Jeanne Dielman, 23, quai du commerce, 1080 Bruxelles (1975)


Director:
Chantal Akerman
Stars: Delphine Seyrig, Jan Dacorte
Runtime: 202 minutes

Synopsis: A lonely widowed housewife does her daily chores, takes care of her apartment where she lives with her teenage son, and turns the occasional trick to make ends meet. However, something happens that changes her safe routine.
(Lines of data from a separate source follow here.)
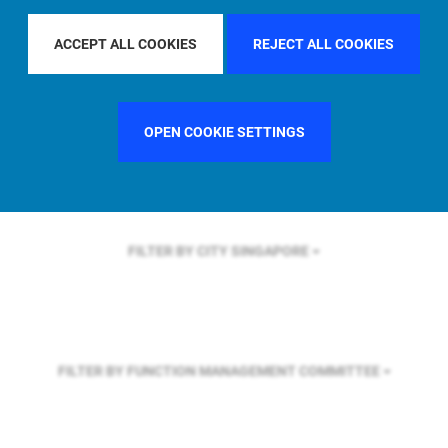
FILTER BY REGION
U.S.
ACCEPT ALL COOKIES
REJECT ALL COOKIES
FILTER BY COUNTRY
SINGAPORE
OPEN COOKIE SETTINGS
FILTER BY CITY
SINGAPORE
FILTER BY FUNCTION
MANAGEMENT COMMITTEE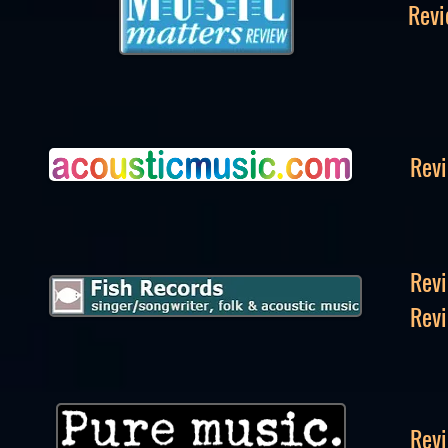
Revi
Revi
Revi
Revi
Revi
Verdict: On paper, “Jeanne Dielman” sounds like a cinephile’s worst nightmare. It’s a three and a half hours long feature entirely captured using a static camera, a multitude of long shots, minimal cuts, no musical score, and no proper narrative. It’s almost as if legendary Belgian director Chantal Akerman approached a random middle-aged woman on the streets and asked for her permission to record her life over the following three days. For 200 minutes, we passively watch the titular character - a widower who occasionally provides sexual favors for a limited number of clients to make ends meet for her and her teenage son - cook, clean her belongings, go grocery shopping, get ready for bed, and a few other mundane chores we all do on a near-daily basis. It’s a movie that will test the patience of many, one that will leave many viewers perplexed as to what the goal of it is. Even I was nervous going into it that I’d endlessly pause it out of boredom and that it would take me ages to finish it.
But, to my surprise, I couldn’t take my eyes of “Jeanne Dielman”. Akerman truly crafted a miracle of a movie that beautifully deconstructs the dull and repetitive nature of the lonely housewife life. It’s an unconventional epic that understands that in order to achieve its objective, it had to strongly rely on an ultra-realistic approach materialized by a lack of creative input. In other words, it was Jeanne’s movie, not Chantal’s. We were merely eyes on the walls of her apartment, dissecting every unfiltered decision she was making without being allowed to take any shortcuts. We eventually stop viewing the film from a third-person perspective and start experiencing it through the protagonist’s point of view, ultimately leading to a shocking but earned finale that will haunt us for a very long time.
Jeanne Dielman owes her life not only to Akerman’s sincere directing but also to Delphine Seyrig’s flawless acting, perhaps one of the best of all time. The movie, released in 1975, is a daring and nuanced creation that is nothing short of a masterpiece on the avant-garde scene. It certainly isn’t for everybody but if the concept doesn’t intimidate you, I urge you to give it a shot.